The Mapuche of South America have long struggled to maintain control over their ancestral lands, territory that now falls under the sovereign domain of Argentina and Chile. Since Chilean independence in the 19th century, the relationship between the Mapuche and the Chilean government has ranged between full-blown conflict and various forms of compromise and accommodation. However, over the past few decades, the Chilean government's economic interests in Mapuche lands have grown significantly and the government has seized control of significant portions of the lands. The Mapuche have consistently resisted the government's encroachment on their lands and have protested through both violent and non-violent means. Faced with mounting pressure from government and business interests to quell Mapuche opposition, the Chilean government recently turned to an archaic terrorism statute left over from the Pinochet regime. By prosecuting Mapuche defendants under the terrorism statute, the government was able to bypass procedural protections afforded to non-Mapuche defendants accused of similar conduct under the ordinary criminal code.

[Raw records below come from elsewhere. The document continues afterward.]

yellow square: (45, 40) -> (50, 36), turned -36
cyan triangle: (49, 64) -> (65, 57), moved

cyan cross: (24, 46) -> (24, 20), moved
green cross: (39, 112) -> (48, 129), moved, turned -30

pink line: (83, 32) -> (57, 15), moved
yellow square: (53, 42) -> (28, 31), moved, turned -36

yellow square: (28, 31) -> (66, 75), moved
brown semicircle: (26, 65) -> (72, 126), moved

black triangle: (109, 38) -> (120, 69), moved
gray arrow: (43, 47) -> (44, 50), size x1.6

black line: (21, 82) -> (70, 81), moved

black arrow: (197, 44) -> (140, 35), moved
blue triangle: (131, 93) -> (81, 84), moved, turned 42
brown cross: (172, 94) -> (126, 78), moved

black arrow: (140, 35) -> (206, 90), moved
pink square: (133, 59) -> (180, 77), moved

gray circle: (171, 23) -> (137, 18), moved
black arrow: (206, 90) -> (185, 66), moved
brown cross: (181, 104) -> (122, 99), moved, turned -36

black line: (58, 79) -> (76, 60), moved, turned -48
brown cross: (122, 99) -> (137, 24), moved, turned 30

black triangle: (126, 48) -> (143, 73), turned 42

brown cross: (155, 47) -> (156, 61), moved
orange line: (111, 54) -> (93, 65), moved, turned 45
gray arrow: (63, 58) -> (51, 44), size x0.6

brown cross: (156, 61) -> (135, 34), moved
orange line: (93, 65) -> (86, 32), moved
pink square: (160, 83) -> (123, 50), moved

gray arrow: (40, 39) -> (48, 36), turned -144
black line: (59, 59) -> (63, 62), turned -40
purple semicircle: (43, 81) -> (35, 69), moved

This comment argues that the Chilean government's misuse of the terrorism statute exemplifies the need for discrete consideration of indigenous and minority group treatment when analyzing whether a country conforms to rule of law principles. Minority and indigenous groups are most vulnerable to breakdowns in the rule of law, a reality that is only amplified by the current geopolitical climate of counterterrorism. Therefore, the comment argues that rule of law analyses, by considering the particular vulnerability of indigenous and minority populations, can play a pivotal role in striking the proper balance between counterterrorism and human rights.